PROBLEM:
Given the listing below, reproduce all of it exactly.
SOURCE RECORDS Start Marker
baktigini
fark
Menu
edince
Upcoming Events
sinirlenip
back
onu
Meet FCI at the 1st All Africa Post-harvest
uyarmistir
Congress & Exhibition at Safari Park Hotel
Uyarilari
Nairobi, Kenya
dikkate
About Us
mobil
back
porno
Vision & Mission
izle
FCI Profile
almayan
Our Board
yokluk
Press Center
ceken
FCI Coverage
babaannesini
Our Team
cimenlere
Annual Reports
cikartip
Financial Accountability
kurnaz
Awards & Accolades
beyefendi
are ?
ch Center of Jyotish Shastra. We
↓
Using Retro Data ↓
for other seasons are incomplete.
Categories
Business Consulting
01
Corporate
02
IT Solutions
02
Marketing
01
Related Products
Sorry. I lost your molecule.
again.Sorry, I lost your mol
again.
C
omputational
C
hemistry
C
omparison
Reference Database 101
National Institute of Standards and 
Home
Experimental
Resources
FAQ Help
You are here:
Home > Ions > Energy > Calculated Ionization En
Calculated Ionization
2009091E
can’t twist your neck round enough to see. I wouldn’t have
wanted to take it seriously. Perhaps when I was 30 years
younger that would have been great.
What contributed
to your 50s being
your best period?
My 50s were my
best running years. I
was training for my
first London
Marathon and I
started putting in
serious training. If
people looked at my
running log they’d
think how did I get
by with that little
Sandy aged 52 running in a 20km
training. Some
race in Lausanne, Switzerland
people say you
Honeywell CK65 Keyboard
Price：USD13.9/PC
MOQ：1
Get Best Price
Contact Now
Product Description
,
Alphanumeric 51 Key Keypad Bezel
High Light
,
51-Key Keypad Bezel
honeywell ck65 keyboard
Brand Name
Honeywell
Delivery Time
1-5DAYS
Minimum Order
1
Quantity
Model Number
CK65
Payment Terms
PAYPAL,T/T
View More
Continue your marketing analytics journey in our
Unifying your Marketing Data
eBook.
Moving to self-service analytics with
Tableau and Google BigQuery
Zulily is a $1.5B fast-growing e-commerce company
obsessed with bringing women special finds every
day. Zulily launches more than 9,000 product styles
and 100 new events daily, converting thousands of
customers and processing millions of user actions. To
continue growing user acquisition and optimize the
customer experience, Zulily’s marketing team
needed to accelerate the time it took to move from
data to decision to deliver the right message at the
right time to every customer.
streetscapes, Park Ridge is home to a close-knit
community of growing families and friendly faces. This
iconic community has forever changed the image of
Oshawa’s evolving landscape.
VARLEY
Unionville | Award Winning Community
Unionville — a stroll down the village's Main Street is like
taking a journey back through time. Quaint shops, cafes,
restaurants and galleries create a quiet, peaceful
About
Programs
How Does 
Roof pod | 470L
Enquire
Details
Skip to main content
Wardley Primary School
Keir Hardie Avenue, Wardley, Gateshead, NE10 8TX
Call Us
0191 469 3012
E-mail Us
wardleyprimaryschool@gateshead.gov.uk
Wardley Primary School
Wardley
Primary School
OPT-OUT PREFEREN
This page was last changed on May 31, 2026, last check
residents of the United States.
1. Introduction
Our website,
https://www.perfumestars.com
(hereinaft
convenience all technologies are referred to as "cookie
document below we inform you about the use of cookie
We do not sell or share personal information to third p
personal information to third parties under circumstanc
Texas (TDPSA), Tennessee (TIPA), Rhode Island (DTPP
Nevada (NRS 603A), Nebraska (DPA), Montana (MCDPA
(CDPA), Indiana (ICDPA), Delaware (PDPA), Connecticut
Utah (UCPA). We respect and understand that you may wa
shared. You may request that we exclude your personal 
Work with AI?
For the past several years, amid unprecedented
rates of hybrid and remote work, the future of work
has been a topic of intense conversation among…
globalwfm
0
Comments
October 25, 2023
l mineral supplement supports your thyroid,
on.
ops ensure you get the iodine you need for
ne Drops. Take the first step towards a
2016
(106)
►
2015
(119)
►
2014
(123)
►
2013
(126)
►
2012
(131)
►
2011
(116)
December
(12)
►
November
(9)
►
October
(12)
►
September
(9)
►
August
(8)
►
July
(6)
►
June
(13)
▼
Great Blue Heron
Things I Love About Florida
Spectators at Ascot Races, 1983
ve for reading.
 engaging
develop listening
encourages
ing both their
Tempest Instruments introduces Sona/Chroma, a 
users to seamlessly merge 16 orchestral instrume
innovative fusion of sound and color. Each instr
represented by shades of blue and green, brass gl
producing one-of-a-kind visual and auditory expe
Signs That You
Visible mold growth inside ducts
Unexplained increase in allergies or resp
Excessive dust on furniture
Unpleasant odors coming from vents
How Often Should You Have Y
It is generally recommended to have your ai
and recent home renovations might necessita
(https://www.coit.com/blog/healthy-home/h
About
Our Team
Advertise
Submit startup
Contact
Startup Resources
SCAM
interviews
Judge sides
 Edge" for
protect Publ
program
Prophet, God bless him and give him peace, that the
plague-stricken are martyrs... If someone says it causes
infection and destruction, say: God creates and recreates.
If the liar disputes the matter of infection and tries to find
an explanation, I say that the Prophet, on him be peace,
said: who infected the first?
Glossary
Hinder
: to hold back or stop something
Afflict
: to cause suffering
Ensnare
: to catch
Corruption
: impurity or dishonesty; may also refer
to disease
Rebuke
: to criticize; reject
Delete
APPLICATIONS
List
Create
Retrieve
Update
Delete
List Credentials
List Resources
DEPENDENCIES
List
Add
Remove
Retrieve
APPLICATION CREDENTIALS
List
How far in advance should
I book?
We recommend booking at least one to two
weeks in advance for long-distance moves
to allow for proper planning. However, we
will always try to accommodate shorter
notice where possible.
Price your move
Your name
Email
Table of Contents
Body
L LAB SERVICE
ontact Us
SOURCE RECORDS End Marker
RESULT:
baktigini
fark
Menu
edince
Upcoming Events
sinirlenip
back
onu
Meet FCI at the 1st All Africa Post-harvest
uyarmistir
Congress & Exhibition at Safari Park Hotel
Uyarilari
Nairobi, Kenya
dikkate
About Us
mobil
back
porno
Vision & Mission
izle
FCI Profile
almayan
Our Board
yokluk
Press Center
ceken
FCI Coverage
babaannesini
Our Team
cimenlere
Annual Reports
cikartip
Financial Accountability
kurnaz
Awards & Accolades
beyefendi
are ?
ch Center of Jyotish Shastra. We
↓
Using Retro Data ↓
for other seasons are incomplete.
Categories
Business Consulting
01
Corporate
02
IT Solutions
02
Marketing
01
Related Products
Sorry. I lost your molecule.
again.Sorry, I lost your mol
again.
C
omputational
C
hemistry
C
omparison
Reference Database 101
National Institute of Standards and 
Home
Experimental
Resources
FAQ Help
You are here:
Home > Ions > Energy > Calculated Ionization En
Calculated Ionization
2009091E
can’t twist your neck round enough to see. I wouldn’t have
wanted to take it seriously. Perhaps when I was 30 years
younger that would have been great.
What contributed
to your 50s being
your best period?
My 50s were my
best running years. I
was training for my
first London
Marathon and I
started putting in
serious training. If
people looked at my
running log they’d
think how did I get
by with that little
Sandy aged 52 running in a 20km
training. Some
race in Lausanne, Switzerland
people say you
Honeywell CK65 Keyboard
Price：USD13.9/PC
MOQ：1
Get Best Price
Contact Now
Product Description
,
Alphanumeric 51 Key Keypad Bezel
High Light
,
51-Key Keypad Bezel
honeywell ck65 keyboard
Brand Name
Honeywell
Delivery Time
1-5DAYS
Minimum Order
1
Quantity
Model Number
CK65
Payment Terms
PAYPAL,T/T
View More
Continue your marketing analytics journey in our
Unifying your Marketing Data
eBook.
Moving to self-service analytics with
Tableau and Google BigQuery
Zulily is a $1.5B fast-growing e-commerce company
obsessed with bringing women special finds every
day. Zulily launches more than 9,000 product styles
and 100 new events daily, converting thousands of
customers and processing millions of user actions. To
continue growing user acquisition and optimize the
customer experience, Zulily’s marketing team
needed to accelerate the time it took to move from
data to decision to deliver the right message at the
right time to every customer.
streetscapes, Park Ridge is home to a close-knit
community of growing families and friendly faces. This
iconic community has forever changed the image of
Oshawa’s evolving landscape.
VARLEY
Unionville | Award Winning Community
Unionville — a stroll down the village's Main Street is like
taking a journey back through time. Quaint shops, cafes,
restaurants and galleries create a quiet, peaceful
About
Programs
How Does 
Roof pod | 470L
Enquire
Details
Skip to main content
Wardley Primary School
Keir Hardie Avenue, Wardley, Gateshead, NE10 8TX
Call Us
0191 469 3012
E-mail Us
wardleyprimaryschool@gateshead.gov.uk
Wardley Primary School
Wardley
Primary School
OPT-OUT PREFEREN
This page was last changed on May 31, 2026, last check
residents of the United States.
1. Introduction
Our website,
https://www.perfumestars.com
(hereinaft
convenience all technologies are referred to as "cookie
document below we inform you about the use of cookie
We do not sell or share personal information to third p
personal information to third parties under circumstanc
Texas (TDPSA), Tennessee (TIPA), Rhode Island (DTPP
Nevada (NRS 603A), Nebraska (DPA), Montana (MCDPA
(CDPA), Indiana (ICDPA), Delaware (PDPA), Connecticut
Utah (UCPA). We respect and understand that you may wa
shared. You may request that we exclude your personal 
Work with AI?
For the past several years, amid unprecedented
rates of hybrid and remote work, the future of work
has been a topic of intense conversation among…
globalwfm
0
Comments
October 25, 2023
l mineral supplement supports your thyroid,
on.
ops ensure you get the iodine you need for
ne Drops. Take the first step towards a
2016
(106)
►
2015
(119)
►
2014
(123)
►
2013
(126)
►
2012
(131)
►
2011
(116)
December
(12)
►
November
(9)
►
October
(12)
►
September
(9)
►
August
(8)
►
July
(6)
►
June
(13)
▼
Great Blue Heron
Things I Love About Florida
Spectators at Ascot Races, 1983
ve for reading.
 engaging
develop listening
encourages
ing both their
Tempest Instruments introduces Sona/Chroma, a 
users to seamlessly merge 16 orchestral instrume
innovative fusion of sound and color. Each instr
represented by shades of blue and green, brass gl
producing one-of-a-kind visual and auditory expe
Signs That You
Visible mold growth inside ducts
Unexplained increase in allergies or resp
Excessive dust on furniture
Unpleasant odors coming from vents
How Often Should You Have Y
It is generally recommended to have your ai
and recent home renovations might necessita
(https://www.coit.com/blog/healthy-home/h
About
Our Team
Advertise
Submit startup
Contact
Startup Resources
SCAM
interviews
Judge sides
 Edge" for
protect Publ
program
Prophet, God bless him and give him peace, that the
plague-stricken are martyrs... If someone says it causes
infection and destruction, say: God creates and recreates.
If the liar disputes the matter of infection and tries to find
an explanation, I say that the Prophet, on him be peace,
said: who infected the first?
Glossary
Hinder
: to hold back or stop something
Afflict
: to cause suffering
Ensnare
: to catch
Corruption
: impurity or dishonesty; may also refer
to disease
Rebuke
: to criticize; reject
Delete
APPLICATIONS
List
Create
Retrieve
Update
Delete
List Credentials
List Resources
DEPENDENCIES
List
Add
Remove
Retrieve
APPLICATION CREDENTIALS
List
How far in advance should
I book?
We recommend booking at least one to two
weeks in advance for long-distance moves
to allow for proper planning. However, we
will always try to accommodate shorter
notice where possible.
Price your move
Your name
Email
Table of Contents
Body
L LAB SERVICE
ontact Us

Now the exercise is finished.